» **Problem statement**: Faithfully repeat all of the records, as they are written below.

» **Material provided**:
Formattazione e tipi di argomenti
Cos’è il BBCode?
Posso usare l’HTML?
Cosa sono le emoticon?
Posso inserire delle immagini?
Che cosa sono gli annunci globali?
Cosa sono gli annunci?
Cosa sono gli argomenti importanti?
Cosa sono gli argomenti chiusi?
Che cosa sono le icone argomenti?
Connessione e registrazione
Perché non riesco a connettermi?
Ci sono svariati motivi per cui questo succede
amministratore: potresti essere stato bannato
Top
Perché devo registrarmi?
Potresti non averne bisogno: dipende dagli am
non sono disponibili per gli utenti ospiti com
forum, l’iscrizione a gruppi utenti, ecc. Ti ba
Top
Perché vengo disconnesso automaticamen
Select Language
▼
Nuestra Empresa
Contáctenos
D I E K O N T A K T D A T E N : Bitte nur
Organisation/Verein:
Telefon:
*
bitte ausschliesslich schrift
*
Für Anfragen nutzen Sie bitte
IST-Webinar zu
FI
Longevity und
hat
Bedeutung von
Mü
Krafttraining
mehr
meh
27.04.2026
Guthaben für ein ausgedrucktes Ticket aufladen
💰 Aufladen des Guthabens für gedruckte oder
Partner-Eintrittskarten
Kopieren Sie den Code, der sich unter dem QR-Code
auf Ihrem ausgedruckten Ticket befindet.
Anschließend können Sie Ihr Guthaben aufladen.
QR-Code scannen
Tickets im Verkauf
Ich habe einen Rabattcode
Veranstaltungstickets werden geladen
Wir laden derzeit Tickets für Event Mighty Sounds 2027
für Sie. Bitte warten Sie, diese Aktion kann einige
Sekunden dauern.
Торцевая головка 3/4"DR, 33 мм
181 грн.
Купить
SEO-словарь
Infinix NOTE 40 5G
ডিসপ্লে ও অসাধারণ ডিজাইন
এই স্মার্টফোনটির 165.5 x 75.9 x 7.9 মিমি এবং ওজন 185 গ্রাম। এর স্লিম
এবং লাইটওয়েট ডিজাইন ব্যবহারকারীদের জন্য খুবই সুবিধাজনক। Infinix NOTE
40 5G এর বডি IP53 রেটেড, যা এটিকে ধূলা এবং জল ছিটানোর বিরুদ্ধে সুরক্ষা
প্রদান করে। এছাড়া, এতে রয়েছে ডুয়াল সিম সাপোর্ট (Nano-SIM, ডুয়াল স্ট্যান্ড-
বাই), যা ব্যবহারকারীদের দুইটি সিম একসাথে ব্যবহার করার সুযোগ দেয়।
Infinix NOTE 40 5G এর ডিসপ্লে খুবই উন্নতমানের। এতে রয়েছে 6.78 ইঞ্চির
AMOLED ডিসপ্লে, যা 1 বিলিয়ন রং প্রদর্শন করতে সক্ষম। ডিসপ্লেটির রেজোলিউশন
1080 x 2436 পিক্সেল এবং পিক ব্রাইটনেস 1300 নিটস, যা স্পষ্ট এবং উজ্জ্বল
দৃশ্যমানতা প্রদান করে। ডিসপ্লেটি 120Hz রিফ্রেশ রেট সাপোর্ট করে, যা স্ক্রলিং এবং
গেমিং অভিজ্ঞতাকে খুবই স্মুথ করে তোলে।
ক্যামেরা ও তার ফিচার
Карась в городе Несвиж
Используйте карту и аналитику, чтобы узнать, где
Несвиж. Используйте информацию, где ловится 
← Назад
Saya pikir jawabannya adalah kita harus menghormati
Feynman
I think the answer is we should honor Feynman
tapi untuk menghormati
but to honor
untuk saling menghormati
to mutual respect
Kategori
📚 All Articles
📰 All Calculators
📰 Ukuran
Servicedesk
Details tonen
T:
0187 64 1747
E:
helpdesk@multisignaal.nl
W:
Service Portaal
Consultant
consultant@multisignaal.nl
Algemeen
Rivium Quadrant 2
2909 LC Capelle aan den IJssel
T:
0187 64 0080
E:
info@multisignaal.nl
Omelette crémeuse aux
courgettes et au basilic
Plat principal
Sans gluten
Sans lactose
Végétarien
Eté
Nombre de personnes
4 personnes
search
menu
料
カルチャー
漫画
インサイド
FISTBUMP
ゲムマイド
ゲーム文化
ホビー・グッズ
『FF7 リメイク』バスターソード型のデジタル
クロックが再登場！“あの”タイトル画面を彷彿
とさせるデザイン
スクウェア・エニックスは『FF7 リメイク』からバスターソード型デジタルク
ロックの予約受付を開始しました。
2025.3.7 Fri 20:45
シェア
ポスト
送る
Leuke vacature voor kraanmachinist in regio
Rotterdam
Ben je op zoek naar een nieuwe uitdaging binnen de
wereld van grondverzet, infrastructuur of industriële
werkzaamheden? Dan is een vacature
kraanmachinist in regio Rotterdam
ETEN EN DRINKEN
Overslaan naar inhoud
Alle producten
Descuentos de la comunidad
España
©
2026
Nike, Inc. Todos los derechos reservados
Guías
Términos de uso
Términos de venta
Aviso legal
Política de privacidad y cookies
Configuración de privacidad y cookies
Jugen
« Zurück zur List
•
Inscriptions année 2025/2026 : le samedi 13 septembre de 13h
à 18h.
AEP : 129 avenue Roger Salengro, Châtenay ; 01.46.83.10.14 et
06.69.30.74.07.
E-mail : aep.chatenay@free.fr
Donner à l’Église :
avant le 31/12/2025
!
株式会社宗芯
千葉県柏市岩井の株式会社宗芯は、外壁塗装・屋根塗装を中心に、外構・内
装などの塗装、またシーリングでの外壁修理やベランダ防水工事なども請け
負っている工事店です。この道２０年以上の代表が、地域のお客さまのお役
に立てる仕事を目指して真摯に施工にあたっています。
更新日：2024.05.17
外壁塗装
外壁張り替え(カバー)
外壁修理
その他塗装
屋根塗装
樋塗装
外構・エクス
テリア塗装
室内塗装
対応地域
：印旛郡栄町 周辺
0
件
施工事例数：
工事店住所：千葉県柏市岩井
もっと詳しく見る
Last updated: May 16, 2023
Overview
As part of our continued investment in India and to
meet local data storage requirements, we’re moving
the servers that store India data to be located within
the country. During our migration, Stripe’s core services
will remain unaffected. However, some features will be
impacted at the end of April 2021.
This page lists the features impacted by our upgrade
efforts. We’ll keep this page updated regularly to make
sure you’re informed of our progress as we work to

» **Finished exercise**:
Formattazione e tipi di argomenti
Cos’è il BBCode?
Posso usare l’HTML?
Cosa sono le emoticon?
Posso inserire delle immagini?
Che cosa sono gli annunci globali?
Cosa sono gli annunci?
Cosa sono gli argomenti importanti?
Cosa sono gli argomenti chiusi?
Che cosa sono le icone argomenti?
Connessione e registrazione
Perché non riesco a connettermi?
Ci sono svariati motivi per cui questo succede
amministratore: potresti essere stato bannato
Top
Perché devo registrarmi?
Potresti non averne bisogno: dipende dagli am
non sono disponibili per gli utenti ospiti com
forum, l’iscrizione a gruppi utenti, ecc. Ti ba
Top
Perché vengo disconnesso automaticamen
Select Language
▼
Nuestra Empresa
Contáctenos
D I E K O N T A K T D A T E N : Bitte nur
Organisation/Verein:
Telefon:
*
bitte ausschliesslich schrift
*
Für Anfragen nutzen Sie bitte
IST-Webinar zu
FI
Longevity und
hat
Bedeutung von
Mü
Krafttraining
mehr
meh
27.04.2026
Guthaben für ein ausgedrucktes Ticket aufladen
💰 Aufladen des Guthabens für gedruckte oder
Partner-Eintrittskarten
Kopieren Sie den Code, der sich unter dem QR-Code
auf Ihrem ausgedruckten Ticket befindet.
Anschließend können Sie Ihr Guthaben aufladen.
QR-Code scannen
Tickets im Verkauf
Ich habe einen Rabattcode
Veranstaltungstickets werden geladen
Wir laden derzeit Tickets für Event Mighty Sounds 2027
für Sie. Bitte warten Sie, diese Aktion kann einige
Sekunden dauern.
Торцевая головка 3/4"DR, 33 мм
181 грн.
Купить
SEO-словарь
Infinix NOTE 40 5G
ডিসপ্লে ও অসাধারণ ডিজাইন
এই স্মার্টফোনটির 165.5 x 75.9 x 7.9 মিমি এবং ওজন 185 গ্রাম। এর স্লিম
এবং লাইটওয়েট ডিজাইন ব্যবহারকারীদের জন্য খুবই সুবিধাজনক। Infinix NOTE
40 5G এর বডি IP53 রেটেড, যা এটিকে ধূলা এবং জল ছিটানোর বিরুদ্ধে সুরক্ষা
প্রদান করে। এছাড়া, এতে রয়েছে ডুয়াল সিম সাপোর্ট (Nano-SIM, ডুয়াল স্ট্যান্ড-
বাই), যা ব্যবহারকারীদের দুইটি সিম একসাথে ব্যবহার করার সুযোগ দেয়।
Infinix NOTE 40 5G এর ডিসপ্লে খুবই উন্নতমানের। এতে রয়েছে 6.78 ইঞ্চির
AMOLED ডিসপ্লে, যা 1 বিলিয়ন রং প্রদর্শন করতে সক্ষম। ডিসপ্লেটির রেজোলিউশন
1080 x 2436 পিক্সেল এবং পিক ব্রাইটনেস 1300 নিটস, যা স্পষ্ট এবং উজ্জ্বল
দৃশ্যমানতা প্রদান করে। ডিসপ্লেটি 120Hz রিফ্রেশ রেট সাপোর্ট করে, যা স্ক্রলিং এবং
গেমিং অভিজ্ঞতাকে খুবই স্মুথ করে তোলে।
ক্যামেরা ও তার ফিচার
Карась в городе Несвиж
Используйте карту и аналитику, чтобы узнать, где
Несвиж. Используйте информацию, где ловится 
← Назад
Saya pikir jawabannya adalah kita harus menghormati
Feynman
I think the answer is we should honor Feynman
tapi untuk menghormati
but to honor
untuk saling menghormati
to mutual respect
Kategori
📚 All Articles
📰 All Calculators
📰 Ukuran
Servicedesk
Details tonen
T:
0187 64 1747
E:
helpdesk@multisignaal.nl
W:
Service Portaal
Consultant
consultant@multisignaal.nl
Algemeen
Rivium Quadrant 2
2909 LC Capelle aan den IJssel
T:
0187 64 0080
E:
info@multisignaal.nl
Omelette crémeuse aux
courgettes et au basilic
Plat principal
Sans gluten
Sans lactose
Végétarien
Eté
Nombre de personnes
4 personnes
search
menu
料
カルチャー
漫画
インサイド
FISTBUMP
ゲムマイド
ゲーム文化
ホビー・グッズ
『FF7 リメイク』バスターソード型のデジタル
クロックが再登場！“あの”タイトル画面を彷彿
とさせるデザイン
スクウェア・エニックスは『FF7 リメイク』からバスターソード型デジタルク
ロックの予約受付を開始しました。
2025.3.7 Fri 20:45
シェア
ポスト
送る
Leuke vacature voor kraanmachinist in regio
Rotterdam
Ben je op zoek naar een nieuwe uitdaging binnen de
wereld van grondverzet, infrastructuur of industriële
werkzaamheden? Dan is een vacature
kraanmachinist in regio Rotterdam
ETEN EN DRINKEN
Overslaan naar inhoud
Alle producten
Descuentos de la comunidad
España
©
2026
Nike, Inc. Todos los derechos reservados
Guías
Términos de uso
Términos de venta
Aviso legal
Política de privacidad y cookies
Configuración de privacidad y cookies
Jugen
« Zurück zur List
•
Inscriptions année 2025/2026 : le samedi 13 septembre de 13h
à 18h.
AEP : 129 avenue Roger Salengro, Châtenay ; 01.46.83.10.14 et
06.69.30.74.07.
E-mail : aep.chatenay@free.fr
Donner à l’Église :
avant le 31/12/2025
!
株式会社宗芯
千葉県柏市岩井の株式会社宗芯は、外壁塗装・屋根塗装を中心に、外構・内
装などの塗装、またシーリングでの外壁修理やベランダ防水工事なども請け
負っている工事店です。この道２０年以上の代表が、地域のお客さまのお役
に立てる仕事を目指して真摯に施工にあたっています。
更新日：2024.05.17
外壁塗装
外壁張り替え(カバー)
外壁修理
その他塗装
屋根塗装
樋塗装
外構・エクス
テリア塗装
室内塗装
対応地域
：印旛郡栄町 周辺
0
件
施工事例数：
工事店住所：千葉県柏市岩井
もっと詳しく見る
Last updated: May 16, 2023
Overview
As part of our continued investment in India and to
meet local data storage requirements, we’re moving
the servers that store India data to be located within
the country. During our migration, Stripe’s core services
will remain unaffected. However, some features will be
impacted at the end of April 2021.
This page lists the features impacted by our upgrade
efforts. We’ll keep this page updated regularly to make
sure you’re informed of our progress as we work to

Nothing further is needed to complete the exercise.